* [What you will do]
Please print every line from the one containing "Experience personalized styling" through the last line of the records below, exactly as written and nothing more.

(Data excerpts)
· · ·
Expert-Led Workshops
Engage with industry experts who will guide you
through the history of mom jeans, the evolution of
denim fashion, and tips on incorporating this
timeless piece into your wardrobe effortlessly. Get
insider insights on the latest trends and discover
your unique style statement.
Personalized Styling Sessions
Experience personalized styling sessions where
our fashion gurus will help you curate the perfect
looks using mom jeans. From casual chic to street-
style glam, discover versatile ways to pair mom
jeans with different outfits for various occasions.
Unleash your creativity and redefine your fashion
· · ·
* [Exercise response]
Experience personalized styling sessions where
our fashion gurus will help you curate the perfect
looks using mom jeans. From casual chic to street-
style glam, discover versatile ways to pair mom
jeans with different outfits for various occasions.
Unleash your creativity and redefine your fashion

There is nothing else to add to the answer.